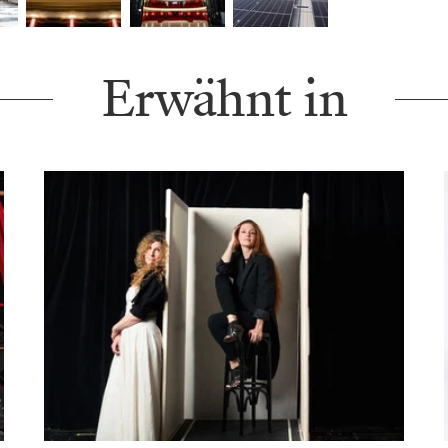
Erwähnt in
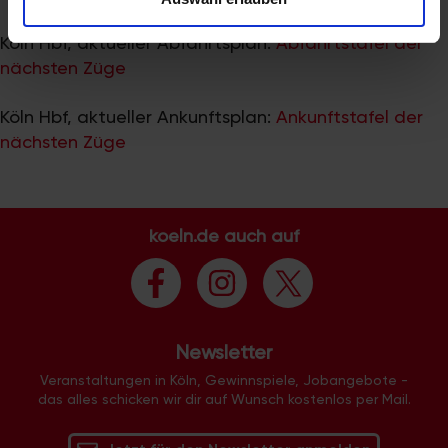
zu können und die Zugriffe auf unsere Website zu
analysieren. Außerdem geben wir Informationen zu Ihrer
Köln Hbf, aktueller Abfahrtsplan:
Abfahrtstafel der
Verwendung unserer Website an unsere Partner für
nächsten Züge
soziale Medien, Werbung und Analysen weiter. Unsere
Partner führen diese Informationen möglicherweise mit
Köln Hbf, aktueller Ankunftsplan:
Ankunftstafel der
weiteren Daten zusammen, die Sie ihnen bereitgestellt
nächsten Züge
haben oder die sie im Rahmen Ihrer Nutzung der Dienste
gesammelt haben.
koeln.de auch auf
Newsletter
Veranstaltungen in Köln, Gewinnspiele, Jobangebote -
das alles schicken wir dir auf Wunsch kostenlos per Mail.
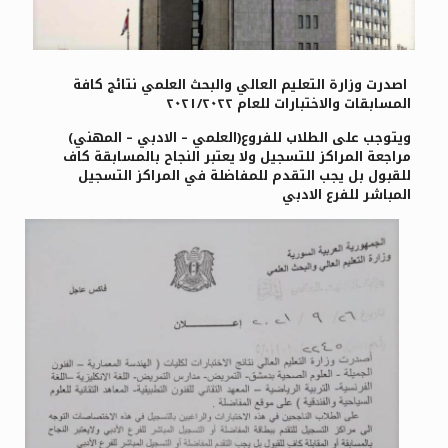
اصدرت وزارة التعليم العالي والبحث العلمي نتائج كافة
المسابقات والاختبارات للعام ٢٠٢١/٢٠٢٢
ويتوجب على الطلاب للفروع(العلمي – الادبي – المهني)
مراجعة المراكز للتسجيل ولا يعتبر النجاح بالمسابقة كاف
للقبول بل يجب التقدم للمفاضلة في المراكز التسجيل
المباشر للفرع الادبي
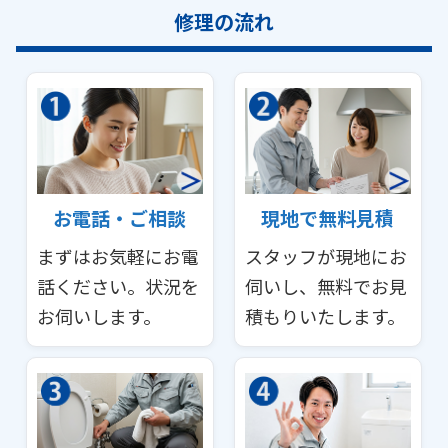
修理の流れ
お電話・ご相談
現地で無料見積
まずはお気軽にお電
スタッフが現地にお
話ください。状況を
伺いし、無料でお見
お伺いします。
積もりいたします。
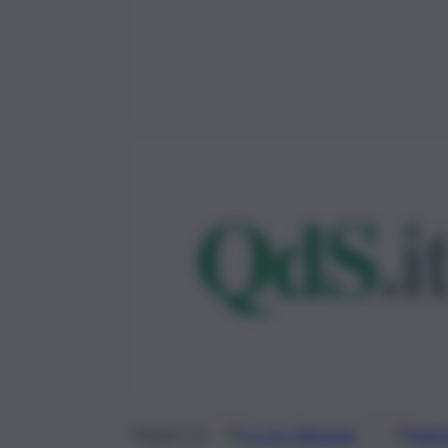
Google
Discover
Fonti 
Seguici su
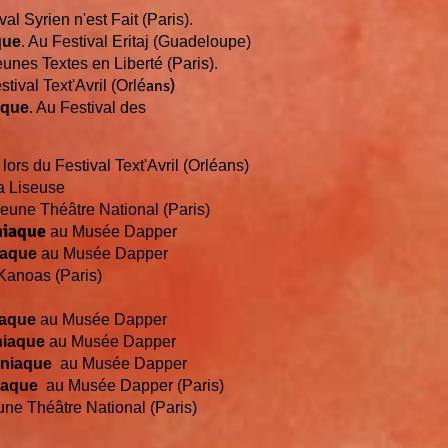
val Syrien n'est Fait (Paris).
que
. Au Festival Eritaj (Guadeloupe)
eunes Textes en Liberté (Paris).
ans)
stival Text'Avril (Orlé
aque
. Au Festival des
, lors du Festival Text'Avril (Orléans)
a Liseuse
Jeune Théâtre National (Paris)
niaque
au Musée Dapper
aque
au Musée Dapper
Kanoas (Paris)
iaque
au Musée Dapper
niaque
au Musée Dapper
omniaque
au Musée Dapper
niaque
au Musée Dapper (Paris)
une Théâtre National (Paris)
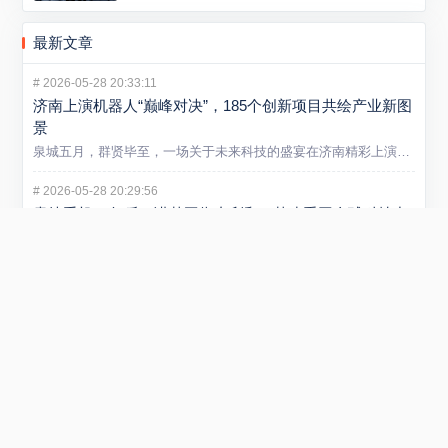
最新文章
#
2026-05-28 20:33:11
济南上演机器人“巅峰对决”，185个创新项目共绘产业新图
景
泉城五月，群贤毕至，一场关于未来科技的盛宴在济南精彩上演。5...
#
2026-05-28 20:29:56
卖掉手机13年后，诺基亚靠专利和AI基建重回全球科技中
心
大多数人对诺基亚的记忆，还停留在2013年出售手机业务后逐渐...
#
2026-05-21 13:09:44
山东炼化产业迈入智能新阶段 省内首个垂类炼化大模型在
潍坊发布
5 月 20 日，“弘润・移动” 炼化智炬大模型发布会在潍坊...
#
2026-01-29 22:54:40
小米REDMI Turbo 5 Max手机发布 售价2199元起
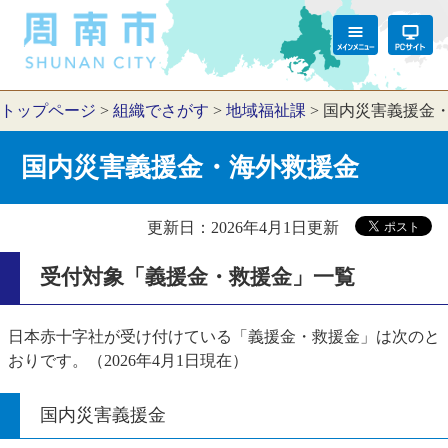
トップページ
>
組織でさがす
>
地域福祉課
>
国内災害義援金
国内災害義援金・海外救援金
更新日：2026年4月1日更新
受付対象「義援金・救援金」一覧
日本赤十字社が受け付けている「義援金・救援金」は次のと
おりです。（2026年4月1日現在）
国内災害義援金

----------

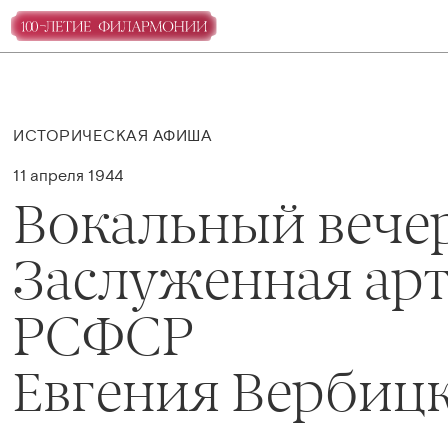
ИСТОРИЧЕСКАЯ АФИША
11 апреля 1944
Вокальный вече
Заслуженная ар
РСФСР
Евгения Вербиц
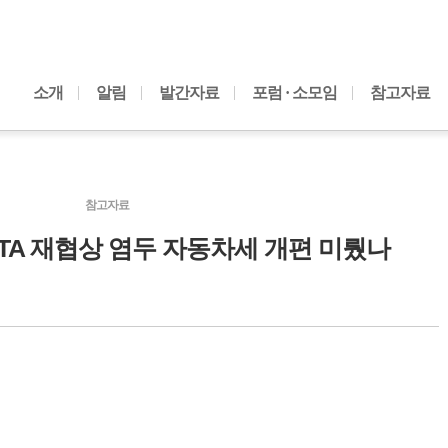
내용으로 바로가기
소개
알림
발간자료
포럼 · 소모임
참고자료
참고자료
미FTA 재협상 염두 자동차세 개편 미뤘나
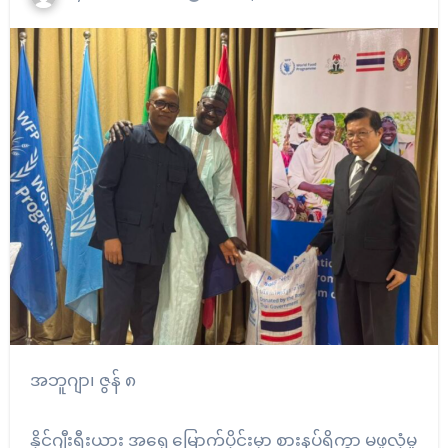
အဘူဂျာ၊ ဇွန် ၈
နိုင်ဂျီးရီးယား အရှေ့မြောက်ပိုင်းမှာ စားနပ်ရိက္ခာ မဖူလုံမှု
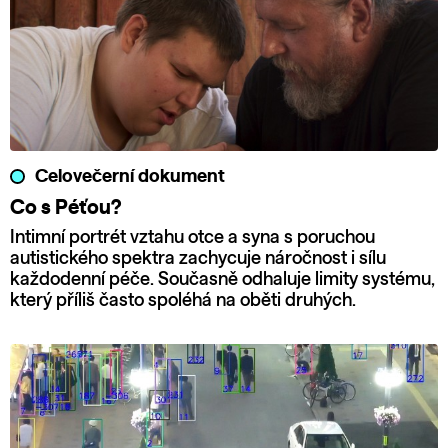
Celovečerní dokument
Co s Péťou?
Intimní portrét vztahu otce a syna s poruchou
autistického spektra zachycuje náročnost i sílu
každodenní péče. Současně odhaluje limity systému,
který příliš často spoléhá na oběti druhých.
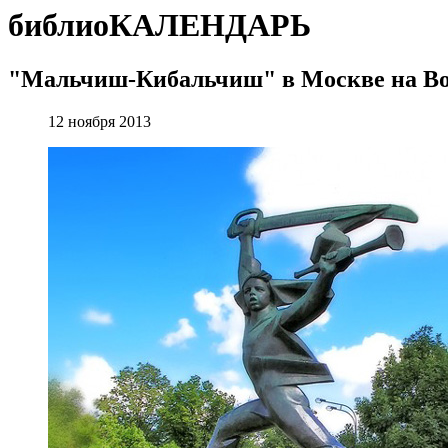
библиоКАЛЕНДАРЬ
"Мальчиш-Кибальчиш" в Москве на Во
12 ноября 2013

----------

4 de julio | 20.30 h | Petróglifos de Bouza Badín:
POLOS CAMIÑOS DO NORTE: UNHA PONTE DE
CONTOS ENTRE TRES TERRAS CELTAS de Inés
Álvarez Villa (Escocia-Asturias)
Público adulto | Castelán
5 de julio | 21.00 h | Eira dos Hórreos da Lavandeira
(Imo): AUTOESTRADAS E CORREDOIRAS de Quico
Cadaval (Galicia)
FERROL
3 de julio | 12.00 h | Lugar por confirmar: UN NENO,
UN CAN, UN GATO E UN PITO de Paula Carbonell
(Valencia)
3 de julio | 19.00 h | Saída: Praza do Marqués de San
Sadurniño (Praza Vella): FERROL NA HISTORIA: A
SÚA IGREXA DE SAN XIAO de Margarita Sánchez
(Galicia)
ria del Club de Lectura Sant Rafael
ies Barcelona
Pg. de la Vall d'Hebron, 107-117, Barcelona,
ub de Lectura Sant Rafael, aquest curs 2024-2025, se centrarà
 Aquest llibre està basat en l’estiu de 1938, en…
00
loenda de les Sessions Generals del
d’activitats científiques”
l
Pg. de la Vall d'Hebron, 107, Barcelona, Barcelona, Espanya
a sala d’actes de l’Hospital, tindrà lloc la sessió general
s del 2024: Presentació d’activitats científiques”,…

----------

Across the records above, return every line that contains the word "Hebron".

Pg. de la Vall d'Hebron, 107-117, Barcelona,
Pg. de la Vall d'Hebron, 107, Barcelona, Barcelona, Espanya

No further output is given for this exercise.